“A horse dead,” I replied. This was so far true as a word that the letter telling me thereof had but just arrived, and lay open on my table. “Only that a favorite horse has died,” I replied. “But he was one of the General's Truxton colts, and I but loth to lose him.”

It was a soon day thereafter, and we yet waiting for word of Noah, when the General re-opened the affair of the Ely letter.

“The man Ely,” said he, thoughtfully, “has been practiced upon. The Calhoun interest it was which stirred him to this. He would be clay easily moulded for such a purpose, and peculiarly when the potters employed upon him might promise somewhat for his ambition. As against Eaton and Peg, the fellow would needs lack personal motive, since he knows them not at all. He might find in his bosom, truly, a part willingness to disturb me, because I broke the heart of his hope for a Florida exaltation. Yet even with that to train his malignancy upon the Eatons, it is clear he must be loaded, primed, and aimed by other hands. Thus do I make the story of it: if Clay be out, as you declare, who is there save Calhoun to put this Ely forward? Then, too, there is the coincidence of method.

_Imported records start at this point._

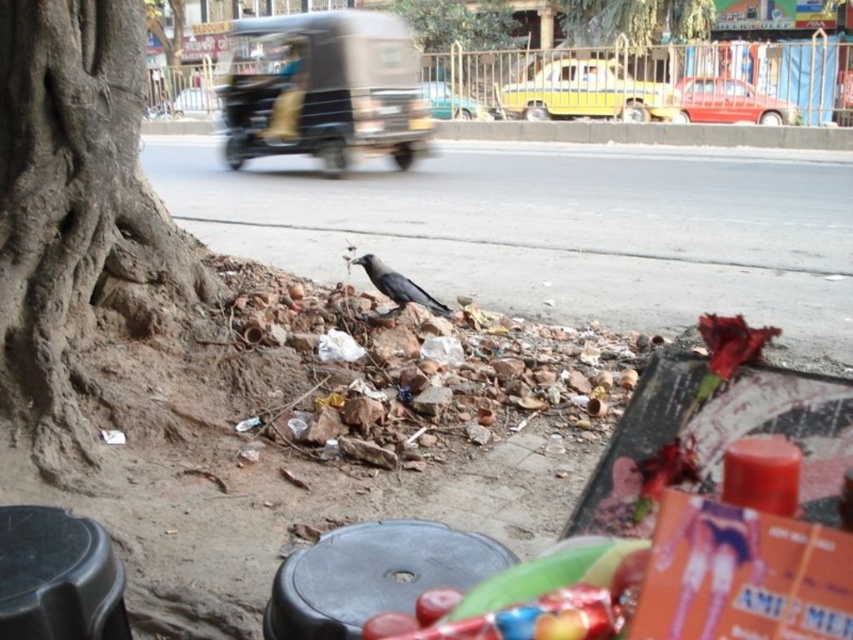 Which of these two, brown rough tree trunk at lower left or shiny black crow at center, stands taller?

brown rough tree trunk at lower left

Does point (28, 109) lie in front of point (386, 272)?

Yes, point (28, 109) is in front of point (386, 272).

You are a GUI agent. You are given a task and a screenshot of the screen. Output one action in this format:
    pyautogui.click(x=<x>, y=<y>)
    Task: Click on the brown rough tree trunk at lower left
    This screenshot has width=853, height=640.
    Given the screenshot: What is the action you would take?
    pyautogui.click(x=77, y=216)

Measure the distance from brown rough tree trunk at lower left to metallic silver car at center.

brown rough tree trunk at lower left and metallic silver car at center are 14.08 meters apart.

Does point (117, 6) lie behind point (456, 108)?

That is False.

Image resolution: width=853 pixels, height=640 pixels. In order to click on brown rough tree trunk at lower left in this screenshot , I will do `click(77, 216)`.

Locate an element on the screen. brown rough tree trunk at lower left is located at coordinates (77, 216).

Who is more forward, (53, 305) or (289, 138)?

Point (53, 305) is more forward.

Does brown rough tree trunk at lower left have a lesser height compared to metallic black auto-rickshaw at upper center?

No, brown rough tree trunk at lower left is not shorter than metallic black auto-rickshaw at upper center.

Is point (183, 282) positioned before point (345, 84)?

Yes, point (183, 282) is closer to viewer.

Identify the location of brown rough tree trunk at lower left. The image size is (853, 640). (77, 216).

Ely does there what the Calhoun folk do here.”

“Still,” I returned, for I believed in justice though to an enemy, and would not condemn the Vice-President without some open sureness of proof; “still, as Noah explained, these villainies might find act and parcel in Calhoun's interests, and that gentleman be as innocent of personal part as next year's babes.”

“Be that as it may,” retorted the General, “a man is responsible for his dogs. Besides, it is too much to believe that Calhoun has no notice of this war on the Eatons.”

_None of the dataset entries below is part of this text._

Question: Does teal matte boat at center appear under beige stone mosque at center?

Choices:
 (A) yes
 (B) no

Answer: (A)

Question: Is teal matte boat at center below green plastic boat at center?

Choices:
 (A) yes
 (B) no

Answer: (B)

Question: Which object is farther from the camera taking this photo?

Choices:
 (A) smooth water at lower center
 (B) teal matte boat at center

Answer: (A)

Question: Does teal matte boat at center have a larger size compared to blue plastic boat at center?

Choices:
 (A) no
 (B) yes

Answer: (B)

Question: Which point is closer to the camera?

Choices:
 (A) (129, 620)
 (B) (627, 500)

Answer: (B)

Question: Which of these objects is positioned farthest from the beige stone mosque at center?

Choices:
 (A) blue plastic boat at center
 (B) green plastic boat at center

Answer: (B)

“Oh, as to that,” I replied, “I think there is scant doubt. An important movement in his destinies is not to continue for long in the dark, to a keen sight like Calhoun's. However, he might miss details.”

“He knows of these tales against Peg,” declared the General firmly, and as though the question were solved and settled. “Also, by lifting his finger he could end them in the mouths that give them words. When one can do a thing and doesn't do it, that is because one doesn't want to do it, but prefers things as they are. And there you have it. In the mean courses against Peg your Vice-President is accessory. By the Eternal!” swore the General abruptly, beginning to walk about the floor, “but such perfidy makes me to loathe the man! I should hate all that comes from him, whether of policy or plan. For where a source is foul, the stream will be unclean.”

There was now to enter upon the stage one who wrought strongly for Peg's defence. But he toiled better for himself, for at last he took the White House by it; the General in a gust of kindness for what he did in Peg's pure favor making him his heir of politics and laying the presidency in his hands with the death of his own second term. This personage, to be so much the ally of Peg, and so fortunate for his own future, was none other than that Van Buren who resigned his Governorship and traveled the long way from Albany to become the General's Secretary of State.

Heretofore I've made suggestion that the General's knowledge of Van Buren was nothing deep, but only narrow and of a surface sort. More; the truth was that now when the General stood in the midst of this Eaton trouble and saw a long strife ahead, he was by no sense secure for the coming attitude of his premier, and went doubt-pricked as to whether or no it would turn to be a friendly one. I could discern some feather of these misgivings when one evening over our pipes we dwelt on Marcy and Van Buren, these two being topmost spirits of our party in their state.

Marcy was a bold man, and strong with a burly force; as frank and without fear too, as a soldier, and less the hypocrite than any of his day. He had yet to say, from his seat in the Senate, “The politicians of my state wear no masks of superior goodness and make no pretences. They are content to preach what they practice. If they be defeated, they expect to step down and out; if they triumph, they look to enjoy the fruits of their victory. They see no harm in the aphorism, 'To the victor belongs the spoil of the enemy.'” Marcy, I say, had not yet uttered these words in the Senate; but they dwelt with him as a sentiment; he had given them expression in Duff Green's paper; and, since the General said nothing in negation, they were held to declare the feelings of the administration.